It did not take me long to be persuaded that Revelation is the final book in the New Testament, not only in the sense of modern printed Bibles, but also chronologically. Revelation is theological and its theology represents what seems to me the highest or final form of many ideas developed from the beginning to the end of the canon.
For me, reading and rereading, studying and studying again, as well as digesting the ideas of diverse commentators, has been first a process of unlearning. Many ideas I accepted uncritically early on subtly distorted my view of things. I have learned to read this apocalypse in its four important contexts: Hebrew Bible, apocalyptic writings, the New Testament, and the experience of the first century community in Asia Minor. I find, within these contexts, that Revelation is quite a theological book.
Revelation is Messianic (the common term in Christian theology is that it is Christological). In fact, it would be fair to say that Revelation brings concepts about Messiah to their fullest expression in all of the Bible. Progressing from Torah through the prophets, writings, gospels, letters to the congregations, and finally to Revelation, we have the final word, the end of the long chain of developing Messianism.
Revelation is doxological (doxology means “about glory”). Revelation increases a God-centered view of history and the final redemption. By no means does Revelation ignore the human dimension of working for Tikkun Olam (the repair of the world). The innumerable saints from all nations and the 144,000 from the tribes of Israel, play their part. Yet the hymns and visions of Revelation leave no doubt: the Holy One from his heavenly Temple orchestrates final redemption in both its painful aspects and its glories.

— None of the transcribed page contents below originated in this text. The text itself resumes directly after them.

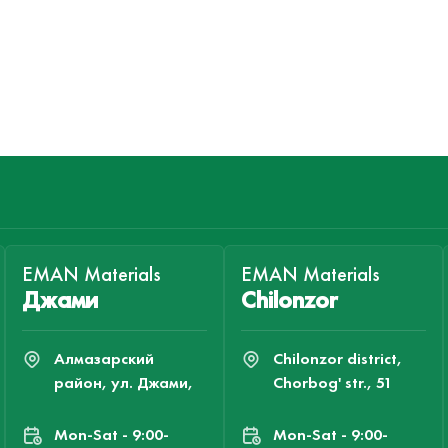
EMAN Materials
EMAN Materials
Джами
Chilonzor
Алмазарский
Chilonzor district,
район, ул. Джами,
Chorbog' str., 51
Mon-Sat - 9:00-
Mon-Sat - 9:00-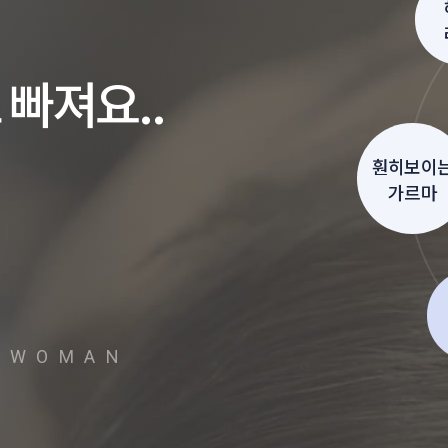
빠져요..
훤히보이
가르마
R WOMAN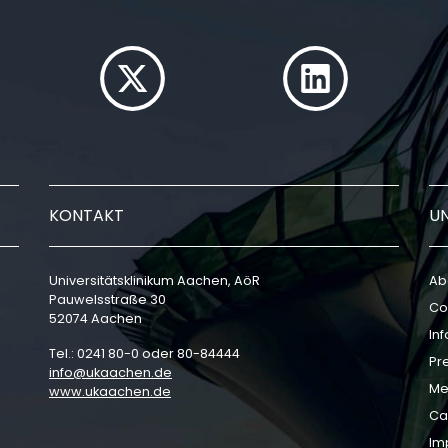
KONTAKT
U
Universitätsklinikum Aachen, AöR
Ab
Pauwelsstraße 30
Co
52074 Aachen
In
Tel.: 0241 80-0 oder 80-84444
Pr
info
ukaachen
de
Me
www.ukaachen.de
Ca
Im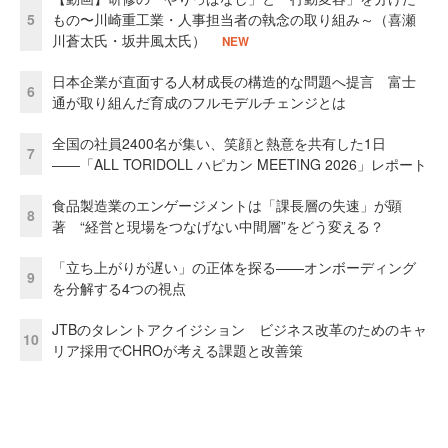
5
もの〜川崎重工業・人事担当者の執念の取り組み～（喜瀬
川蒼太氏・坂井風太氏）
NEW
日本企業が直面する人材成長の構造的な問題へ提言 富士
6
通が取り組んだ育成のフルモデルチェンジとは
全国の社員2400名が集い、笑顔と熱意を共有した1日
7
――「ALL TORIDOLL ハピカン MEETING 2026」レポート
食品製造業のエンゲージメントは「課長層の失速」が顕
8
著 “経営と現場をつなげない中間層”をどう変える？
「立ち上がりが遅い」の正体を探る——オンボーディング
9
を分解する4つの視点
JTBのタレントアクイジション ビジネス改革のためのキャ
10
リア採用でCHROが考える課題と改善策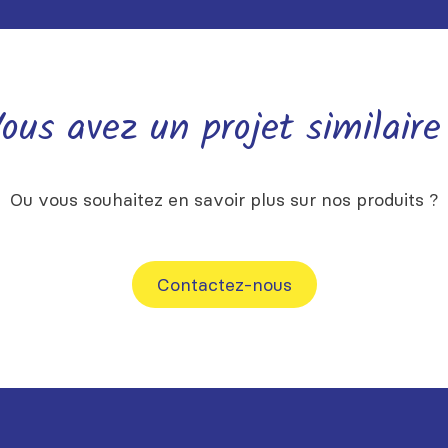
ous avez un projet similaire
Ou vous souhaitez en savoir plus sur nos produits ?
Contactez-nous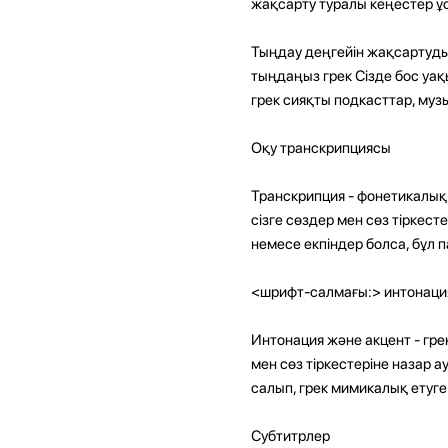
жақсарту туралы кеңестер ұ
Тыңдау деңгейін жақсартудың
тыңдаңыз грек Сізде бос уақ
грек сияқты подкасттар, музы
Оқу транскрипциясы
Транскрипция - фонетикалық
сізге сөздер мен сөз тіркесте
немесе екпіндер болса, бұл п
<шрифт-салмағы:> интонация
Интонация және акцент - гре
мен сөз тіркестеріне назар а
салып, грек мимикалық етуг
Субтитрлер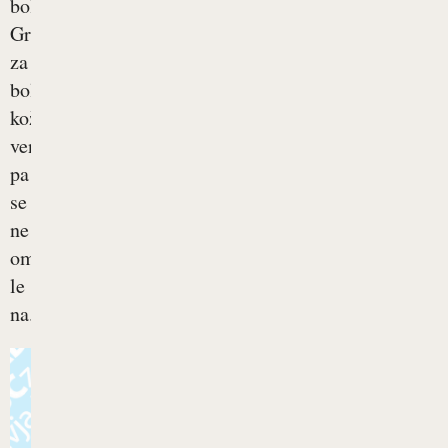
bolezen.
Gre
za
bolezen
kože,
vendar
pa
se
ne
omejuje
le
na...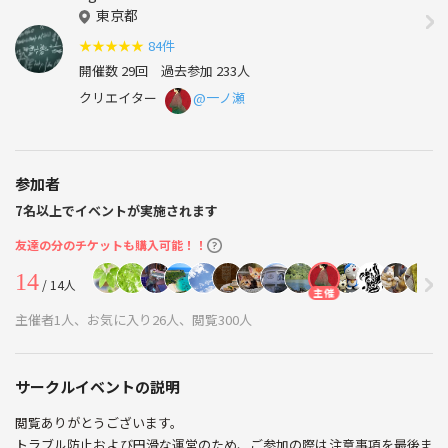
東京都
★
★
★
★
★
84件
開催数 29回
過去参加 233人
クリエイター
@一ノ瀬
参加者
7名以上でイベントが実施されます
友達の分のチケットも購入可能！！
14
/ 14人
主催
主催者1人、お気に入り26人、閲覧300人
サークルイベントの説明
閲覧ありがとうございます。
トラブル防止および円滑な運営のため、ご参加の際は注意事項を最後ま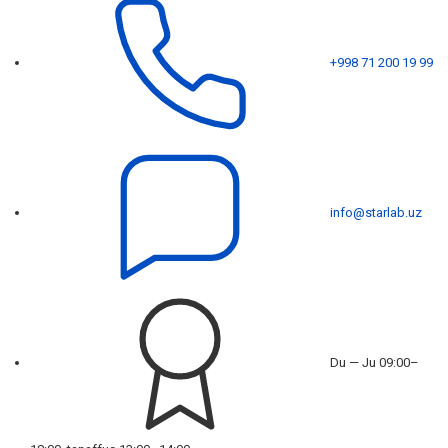
+998 71 200 19 99
info@starlab.uz
Du — Ju 09:00–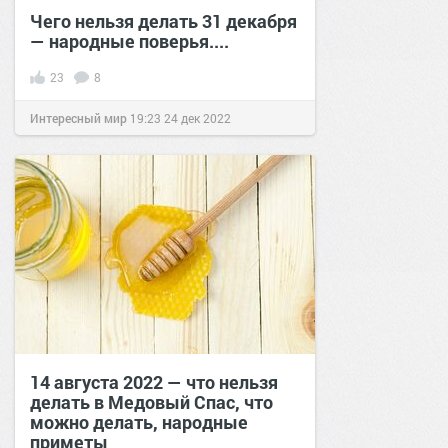
Чего нельзя делать 31 декабря
— народные поверья....
23
8
Интересный мир
19:23
24 дек 2022
14 августа 2022 — что нельзя
делать в Медовый Спас, что
можно делать, народные
приметы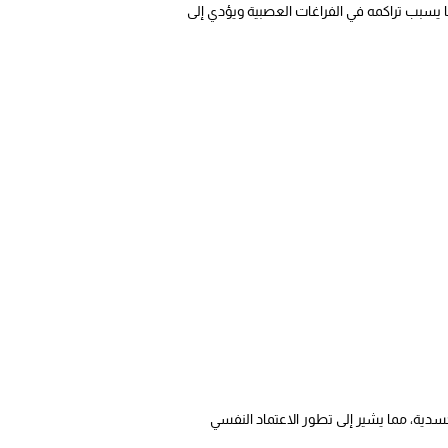
 يسبب تراكمه في الفراغات العصبية ويؤدي إلى
دية، مما يشير إلى تطور الاعتماد النفسي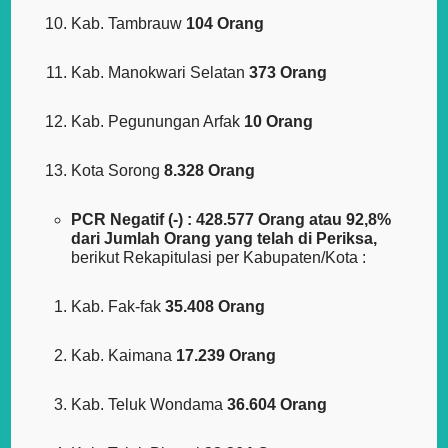
Kab. Tambrauw
104 Orang
Kab. Manokwari Selatan
373 Orang
Kab. Pegunungan Arfak
10 Orang
Kota Sorong
8.328 Orang
PCR Negatif (-) : 428.577 Orang atau 92,8%
dari Jumlah Orang yang telah di Periksa,
berikut Rekapitulasi per Kabupaten/Kota :
Kab. Fak-fak
35.408 Orang
Kab. Kaimana
17.239 Orang
Kab. Teluk Wondama
36.604 Orang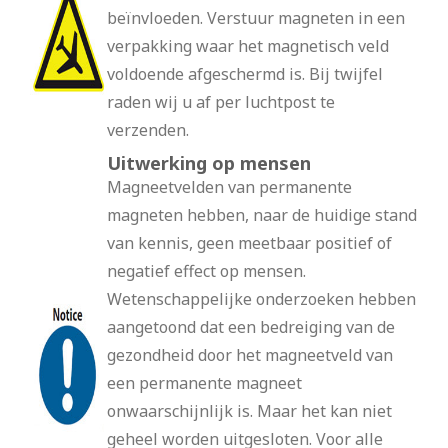
beïnvloeden. Verstuur magneten in een
verpakking waar het magnetisch veld
voldoende afgeschermd is. Bij twijfel
raden wij u af per luchtpost te
verzenden.
Uitwerking op mensen
Magneetvelden van permanente
magneten hebben, naar de huidige stand
van kennis, geen meetbaar positief of
negatief effect op mensen.
Wetenschappelijke onderzoeken hebben
aangetoond dat een bedreiging van de
gezondheid door het magneetveld van
een permanente magneet
onwaarschijnlijk is. Maar het kan niet
geheel worden uitgesloten. Voor alle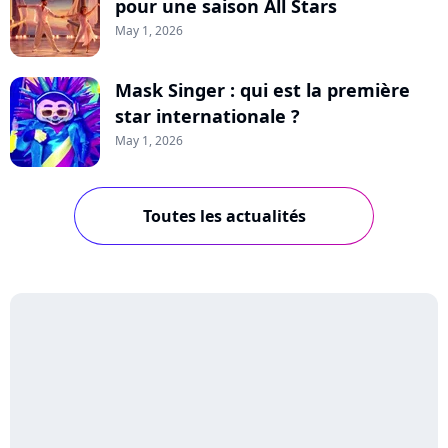
pour une saison All Stars
May 1, 2026
Mask Singer : qui est la première
star internationale ?
May 1, 2026
Toutes les actualités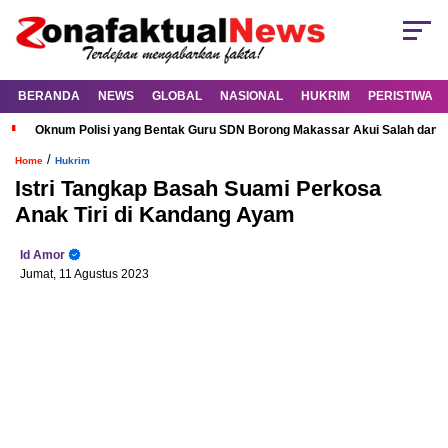
BERANDA
NEWS
GLOBAL
NASIONAL
HUKRIM
PERISTIWA
Oknum Polisi yang Bentak Guru SDN Borong Makassar Akui Salah dan M
/
Home
Hukrim
Istri Tangkap Basah Suami Perkosa
Anak Tiri di Kandang Ayam
Id Amor
Jumat, 11 Agustus 2023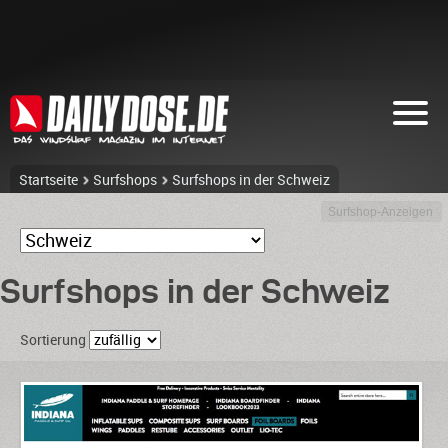
Startseite
Surfshops
Surfshops in der Schweiz
Surfshop-Anzeigen
Surfshops in der Schweiz
Sortierung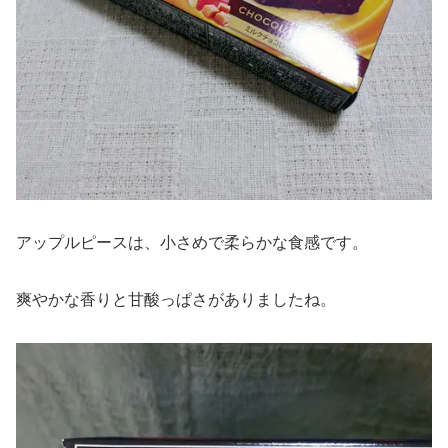
アップルピースは、小さめで柔らかな食感です。
爽やかな香りと甘酸っぱさがありましたね。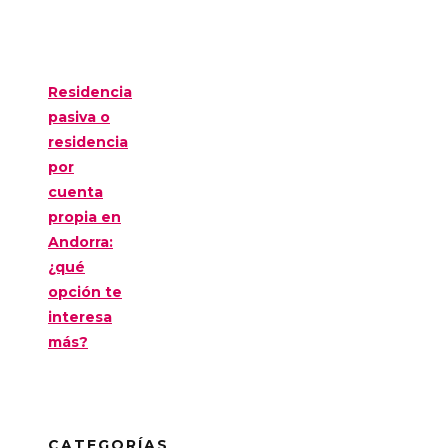
Residencia
pasiva o
residencia
por
cuenta
propia en
Andorra:
¿qué
opción te
interesa
más?
CATEGORÍAS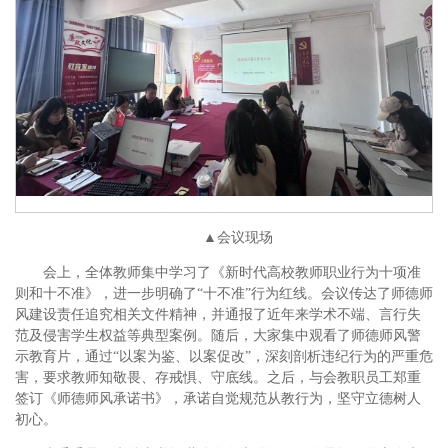
▲会议现场
会上，全体教师集中学习了《新时代高校教师职业行为十项准
则和十不准》，进一步明确了“十不准”行为红线。会议传达了师德师
风建设责任追究相关文件精神，并通报了近年来学术不端、言行失
范及侵害学生权益等典型案例。随后，大家集中观看了师德师风警
示教育片，通过“以案为鉴、以案促改”，深刻剖析违纪行为的严重危
害，要求教师知敬畏、存戒惧、守底线。之后，与会教职员工郑重
签订《师德师风承诺书》，承诺自觉规范从教行为，坚守立德树人
初心。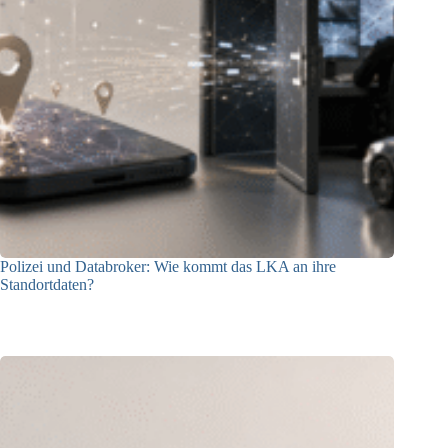
Polizei und Databroker: Wie kommt das LKA an ihre
Standortdaten?
21.07.2026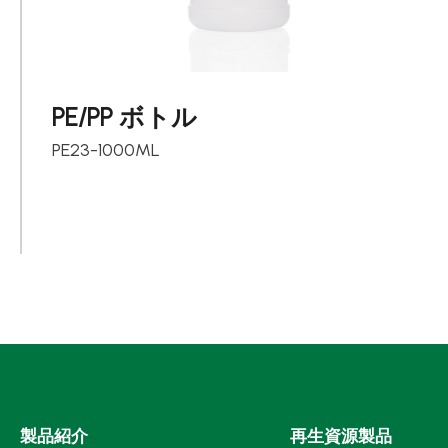
PE/PP ボトル
PE23-1000ML
製品紹介
再生資源製品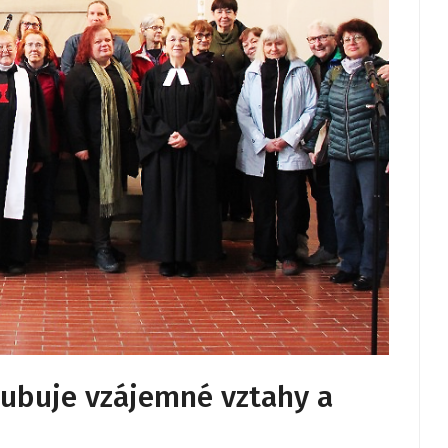
hlubuje vzájemné vztahy a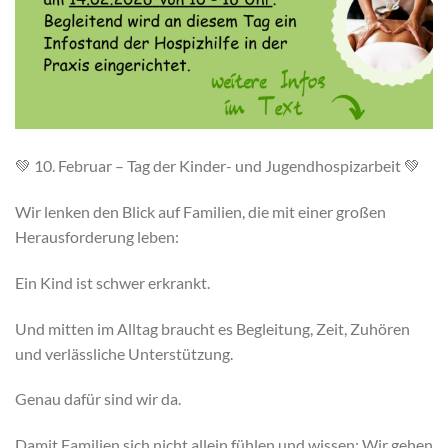
💚 10. Februar – Tag der Kinder- und Jugendhospizarbeit 💚
Wir lenken den Blick auf Familien, die mit einer großen
Herausforderung leben:
Ein Kind ist schwer erkrankt.
Und mitten im Alltag braucht es Begleitung, Zeit, Zuhören
und verlässliche Unterstützung.
Genau dafür sind wir da.
Damit Familien sich nicht allein fühlen und wissen: Wir gehen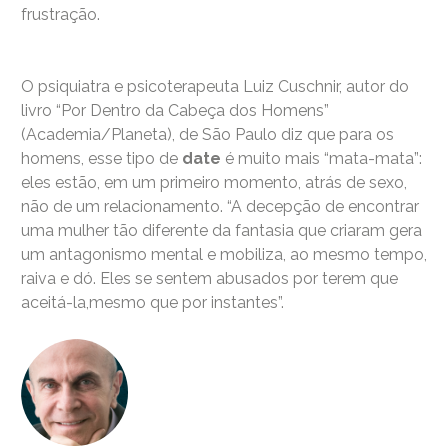
frustração.
O psiquiatra e psicoterapeuta Luiz Cuschnir, autor do
livro “Por Dentro da Cabeça dos Homens”
(Academia/Planeta), de São Paulo diz que para os
homens, esse tipo de
date
é muito mais “mata-mata”:
eles estão, em um primeiro momento, atrás de sexo,
não de um relacionamento. “A decepção de encontrar
uma mulher tão diferente da fantasia que criaram gera
um antagonismo mental e mobiliza, ao mesmo tempo,
raiva e dó. Eles se sentem abusados por terem que
aceitá-la,mesmo que por instantes”.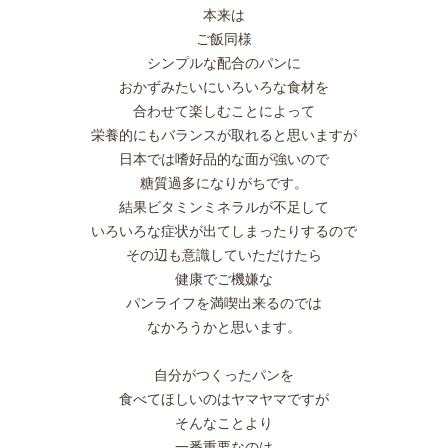
本来は
ご飯同様
シンプルな配合のパンに
おかずみたいにいろいろな食材を
合わせて楽しむことによって
栄養的にもバランスが取れると思いますが
日本では嗜好品的な面が強いので
糖質過多になりがちです。
結果ビタミンミネラルが不足して
いろいろな症状が出てしまったりするので
その辺も意識していただけたら
健康でご機嫌な
パンライフを満喫出来るのでは
なかろうかと思います。
自分がつくったパンを
食べてほしいのはヤマヤマですが
そんなことより
一番重要なのは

Revelation is apologetic (which means a defense against the problems of everyday faith). Its refrains and images reinforce a worldview which explains the pains of human life. The problem of evil finds some answers here. The dragon cast down, the unwillingness of evil to repent, and the requirement of justice from the inner nature of God speak to the questions and problems we who live in a broken world would raise.
Revelation is eschatological (teaching about last events and final redemption). Those who would idealize, historicize, or limit these visions to anything other than eschatology are operating in a worldview foreign to Revelation. No first century Jew would read this book and think it a swell coded attack on Roman imperial power and nothing more. The modernistic assumptions of much Revelation scholarship are like reading Homer according to the standards of a modern novel.
Revelation is theological in the best sense of that word. It teaches, for those who wish to hear, a way of viewing reality. It gives us a matrix through which to view even our own times as well as history. It presents us a window to the glorious future of final redemption and the long-awaited completion of God’s creation.